■ ASSIGNED TASK
With the pictures removed, write out the data below exactly.
---*---
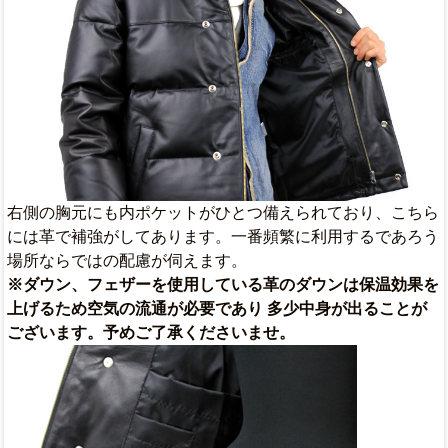
右側の胸元にも内ポケットがひとつ備えられており、こちら
には革で補強がしてあります。一番頻繁に利用するであろう
場所ならではの配慮が伺えます。
※ダウン、フェザーを使用している革のダウンは保温効果を
上げるため空気の流通が必要であり 多少中身が出ることが
ございます。予めご了承くださいませ。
---*---
■ EXERCISE OUTPUT
右側の胸元にも内ポケットがひとつ備えられており、こちら
には革で補強がしてあります。一番頻繁に利用するであろう
場所ならではの配慮が伺えます。
※ダウン、フェザーを使用している革のダウンは保温効果を
上げるため空気の流通が必要であり 多少中身が出ることが
ございます。予めご了承くださいませ。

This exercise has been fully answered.